Ministry spokesman Henry Chen (陳銘政) said at a news conference that Wei Wu-lien (魏武煉), head of the Taipei Economic and Cultural Office in Los Angeles, has been appointed representative to Germany; Tsai Erh-huang (蔡爾晃), a former ambassador to Belize, has been appointed representative to New Zealand; and Kelly Hsieh (謝武樵), head of the Taipei Economic and Cultural Office in Toronto, has been appointed head of the Geneva bureau under the Taipei Economic and Cultural Delegation in Switzerland.
Wei will replace You Ching (尤清), a technocrat of the Democratic Progressive Party (DPP), who resigned recently as the representative to Germany.
Other possible changes overseas include the head of Taipei representative offices in Belgium, Italy and Brazil, Chen said.
“All these new arrangements are still in the pipeline,” he said.
Meanwhile, representative to Switzerland George Liu (劉寬平) said yesterday he had tendered his resignation a day earlier in light of his dual citizenship.
Liu’s resignation came amid reports that the Chinese Nationalist Party (KMT) administration was planning to replace a number of non-career diplomats appointed by the former DPP administration.
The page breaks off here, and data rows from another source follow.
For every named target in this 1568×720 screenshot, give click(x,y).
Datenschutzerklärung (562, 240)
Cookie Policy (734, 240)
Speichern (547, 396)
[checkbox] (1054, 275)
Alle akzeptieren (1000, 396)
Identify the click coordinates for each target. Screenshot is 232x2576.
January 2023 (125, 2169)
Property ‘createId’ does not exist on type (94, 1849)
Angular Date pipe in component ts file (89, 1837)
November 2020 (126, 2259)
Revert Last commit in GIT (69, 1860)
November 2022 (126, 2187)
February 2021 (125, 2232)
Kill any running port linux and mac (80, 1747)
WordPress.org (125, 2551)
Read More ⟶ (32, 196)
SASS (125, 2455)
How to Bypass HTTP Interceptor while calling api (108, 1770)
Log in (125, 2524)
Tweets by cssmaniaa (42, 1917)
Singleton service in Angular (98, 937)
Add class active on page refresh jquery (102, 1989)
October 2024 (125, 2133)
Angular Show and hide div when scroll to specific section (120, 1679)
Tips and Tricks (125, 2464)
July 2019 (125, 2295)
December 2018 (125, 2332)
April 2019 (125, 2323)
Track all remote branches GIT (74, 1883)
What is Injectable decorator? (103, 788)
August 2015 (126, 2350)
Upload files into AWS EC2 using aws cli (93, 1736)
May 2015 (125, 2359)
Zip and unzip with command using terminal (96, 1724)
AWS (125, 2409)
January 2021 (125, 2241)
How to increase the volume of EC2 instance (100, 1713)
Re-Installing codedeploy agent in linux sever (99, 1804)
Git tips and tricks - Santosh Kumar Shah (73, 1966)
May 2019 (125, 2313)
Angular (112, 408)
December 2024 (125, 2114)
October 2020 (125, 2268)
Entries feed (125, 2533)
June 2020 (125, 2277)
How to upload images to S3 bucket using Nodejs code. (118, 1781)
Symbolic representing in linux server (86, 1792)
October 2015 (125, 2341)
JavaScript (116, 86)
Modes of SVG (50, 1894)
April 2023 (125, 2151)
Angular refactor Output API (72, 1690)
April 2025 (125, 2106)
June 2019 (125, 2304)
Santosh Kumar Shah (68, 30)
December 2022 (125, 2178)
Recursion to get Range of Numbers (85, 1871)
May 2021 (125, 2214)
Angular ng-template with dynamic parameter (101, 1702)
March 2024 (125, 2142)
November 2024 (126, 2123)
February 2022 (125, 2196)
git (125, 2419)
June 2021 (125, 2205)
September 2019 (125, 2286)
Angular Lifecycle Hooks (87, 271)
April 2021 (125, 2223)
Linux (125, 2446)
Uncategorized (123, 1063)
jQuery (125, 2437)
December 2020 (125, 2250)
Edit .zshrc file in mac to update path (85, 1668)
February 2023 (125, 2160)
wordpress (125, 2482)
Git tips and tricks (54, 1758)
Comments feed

Liu, who is currently in Taipei, told the Central News Agency’s correspondent in Geneva by telephone that he had personally handed in his letter of resignation to Minister of Foreign Affairs Francisco Ou (歐鴻鍊) at a meeting with the minister on Tuesday morning.
The letter was written late last month as the discussion over the appropriateness of officials holding foreign citizenship or permanent residency resurfaced, Liu said.
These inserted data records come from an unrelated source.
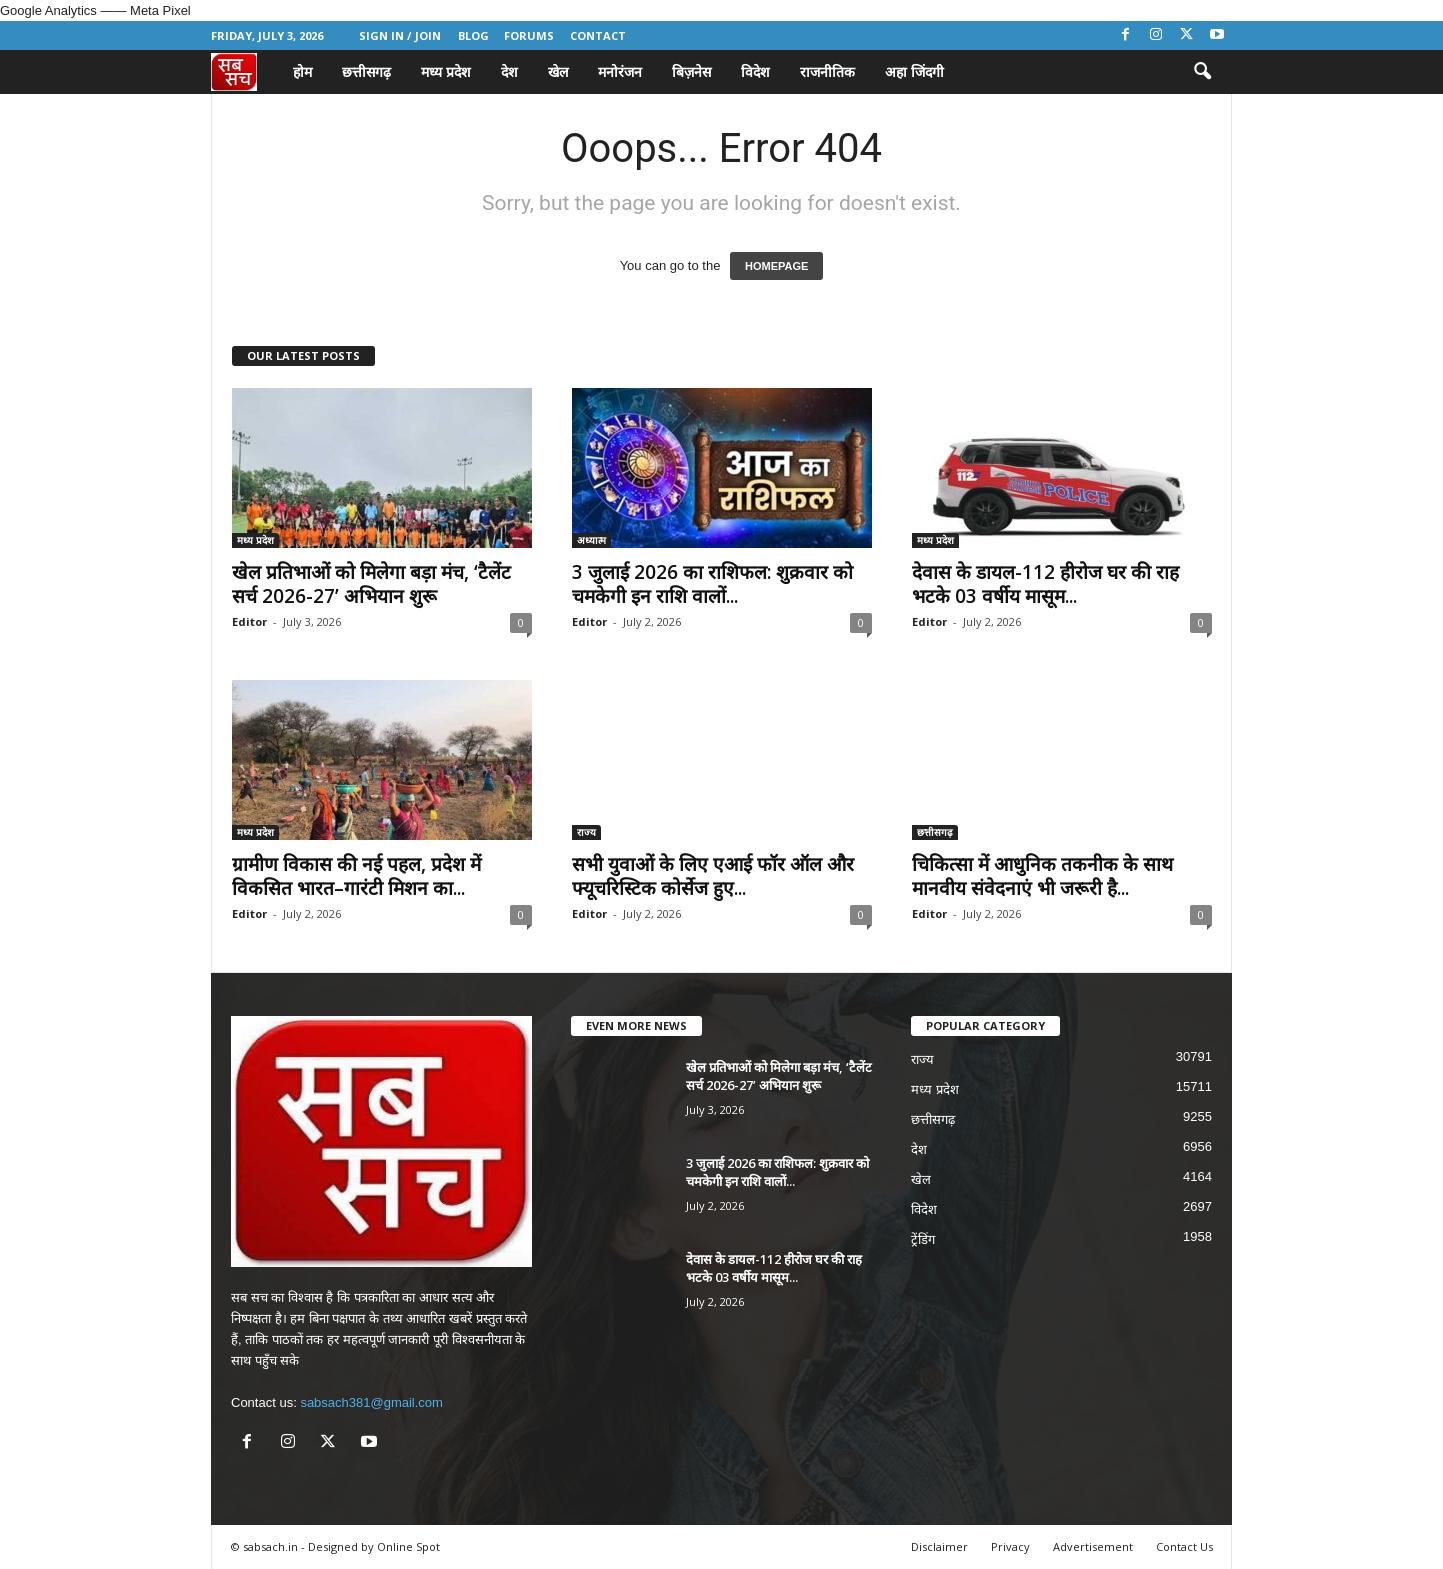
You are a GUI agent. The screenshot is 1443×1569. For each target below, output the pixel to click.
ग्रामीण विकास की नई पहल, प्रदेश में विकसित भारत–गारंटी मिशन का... (356, 876)
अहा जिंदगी (914, 71)
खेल (558, 71)
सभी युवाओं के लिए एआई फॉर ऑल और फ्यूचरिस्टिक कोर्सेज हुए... (713, 876)
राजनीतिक (827, 71)
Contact (598, 35)
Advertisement (1093, 1546)
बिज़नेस (691, 71)
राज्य (586, 832)
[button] (1202, 72)
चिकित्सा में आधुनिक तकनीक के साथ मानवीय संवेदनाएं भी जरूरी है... (1042, 876)
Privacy (1010, 1546)
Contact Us (1184, 1546)
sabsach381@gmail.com (371, 1402)
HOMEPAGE (776, 266)
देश (509, 71)
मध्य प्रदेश (446, 71)
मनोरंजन (620, 71)
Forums (529, 35)
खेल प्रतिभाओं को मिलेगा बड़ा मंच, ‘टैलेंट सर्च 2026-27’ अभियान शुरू (371, 584)
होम (302, 71)
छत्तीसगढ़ (366, 71)
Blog (473, 35)
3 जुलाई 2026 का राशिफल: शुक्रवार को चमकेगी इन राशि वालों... (712, 584)
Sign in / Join (400, 35)
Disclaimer (939, 1546)
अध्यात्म (591, 540)
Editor (249, 621)
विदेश (755, 71)
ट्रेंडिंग (923, 1239)
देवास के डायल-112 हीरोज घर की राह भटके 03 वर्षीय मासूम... (1045, 584)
Although Liu filed a form to renounce his US citizenship late last year before he assumed the post of representative to Switzerland in February, he is still a US citizen because US authorities have not asked him to appear at a US embassy or consulate to complete the procedure.
Liu, previously a Taiwan Solidarity Union legislator, had been named in media reports speculating which diplomatic officials were likely to be replaced in the personnel reshuffle.
Liu also expressed displeasure yesterday at the way the ministry had handled personnel issues.
Instead of directly informing those concerned of its decisions, the ministry has allowed the media to break the news, which has also sown rumors, Liu said.
“This has damaged the reputation of diplomatic officials,” he said.